# Distinct Transformation

## **Overview**

The *Distinct* transformation object in Astera Data Stack removes duplicate records from the incoming dataset. You can use all fields in the layout to identify duplicate records or specify a subset of fields, also called key fields, whose combination of values will be used to filter out duplicates.

## **Use Case**

Consider a scenario where we have data coming in from an *Excel Workbook Source* and the dataset contains duplicate records. We want to filter out all the duplicate records from our source data and create a new dataset with distinct records from our source data. We can do this by using the *Distinct* transformation object in Astera. To achieve this, we will specify data fields with duplicate records as Key Values.

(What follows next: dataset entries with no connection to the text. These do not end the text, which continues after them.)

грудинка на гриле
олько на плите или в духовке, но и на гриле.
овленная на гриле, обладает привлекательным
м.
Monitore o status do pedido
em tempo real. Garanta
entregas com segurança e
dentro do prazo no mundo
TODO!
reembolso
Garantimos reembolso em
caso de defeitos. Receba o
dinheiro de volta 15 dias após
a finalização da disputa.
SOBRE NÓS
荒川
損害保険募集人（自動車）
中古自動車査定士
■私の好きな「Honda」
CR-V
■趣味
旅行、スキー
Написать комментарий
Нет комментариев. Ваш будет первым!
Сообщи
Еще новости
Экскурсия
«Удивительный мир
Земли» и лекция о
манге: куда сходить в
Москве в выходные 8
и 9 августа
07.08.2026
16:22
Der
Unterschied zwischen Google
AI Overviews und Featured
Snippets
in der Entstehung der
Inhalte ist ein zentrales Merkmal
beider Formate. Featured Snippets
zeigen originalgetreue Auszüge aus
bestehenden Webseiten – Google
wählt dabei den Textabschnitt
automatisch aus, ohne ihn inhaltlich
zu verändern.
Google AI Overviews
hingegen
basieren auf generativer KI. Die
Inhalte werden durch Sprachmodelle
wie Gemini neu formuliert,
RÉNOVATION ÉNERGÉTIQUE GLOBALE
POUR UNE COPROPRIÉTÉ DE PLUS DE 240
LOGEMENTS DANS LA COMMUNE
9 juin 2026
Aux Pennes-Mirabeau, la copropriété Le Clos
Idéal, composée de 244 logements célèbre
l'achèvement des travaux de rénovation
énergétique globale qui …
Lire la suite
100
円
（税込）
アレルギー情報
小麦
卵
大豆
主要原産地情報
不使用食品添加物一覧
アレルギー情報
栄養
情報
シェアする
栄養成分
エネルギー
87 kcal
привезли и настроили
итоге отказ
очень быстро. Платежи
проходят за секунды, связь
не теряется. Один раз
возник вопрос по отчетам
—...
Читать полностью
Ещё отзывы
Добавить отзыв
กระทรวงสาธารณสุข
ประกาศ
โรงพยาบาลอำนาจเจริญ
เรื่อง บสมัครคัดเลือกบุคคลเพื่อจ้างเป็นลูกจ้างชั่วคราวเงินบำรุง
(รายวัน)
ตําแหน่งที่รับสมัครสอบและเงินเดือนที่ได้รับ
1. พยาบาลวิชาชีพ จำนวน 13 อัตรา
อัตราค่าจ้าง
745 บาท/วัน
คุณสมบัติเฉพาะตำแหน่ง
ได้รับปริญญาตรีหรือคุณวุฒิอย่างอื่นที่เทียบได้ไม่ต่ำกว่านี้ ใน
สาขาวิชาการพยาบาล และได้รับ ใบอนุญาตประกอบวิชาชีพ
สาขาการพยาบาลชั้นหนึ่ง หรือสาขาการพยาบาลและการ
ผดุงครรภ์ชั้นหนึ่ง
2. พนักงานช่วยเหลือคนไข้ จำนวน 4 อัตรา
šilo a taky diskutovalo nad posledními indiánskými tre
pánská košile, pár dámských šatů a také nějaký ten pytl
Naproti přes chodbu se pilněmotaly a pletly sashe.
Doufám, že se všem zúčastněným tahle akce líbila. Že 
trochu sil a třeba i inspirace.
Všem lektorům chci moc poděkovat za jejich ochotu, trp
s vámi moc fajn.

In order to add a separate node for duplicate records inside the *Distinct* transformation object, we will check the option: *Add Duplicate Records*. Then we will map both distinct and duplicate outputs to a *Delimited File Destination.*

## **Using the Distinct Transformation**

1. Drag-and-drop an [*Excel Workbook Source*](https://documentation.astera.com/v/astera-data-stack-v8/dataflows/sources/excel-workbook-source) from the *Toolbox* to the dataflow as our source data is stored in an Excel file.
2. To apply the *Distinct* transformation to your source data, drag and drop the *Distinct* transformation object from the *Transformations* section in the *Toolbox*. Map the fields from the source object by dragging the top node of the *ExcelSource* and to the top node of the *Distinct* transformation object. To do this, go to *Toolbox > Transformations > Distinct*.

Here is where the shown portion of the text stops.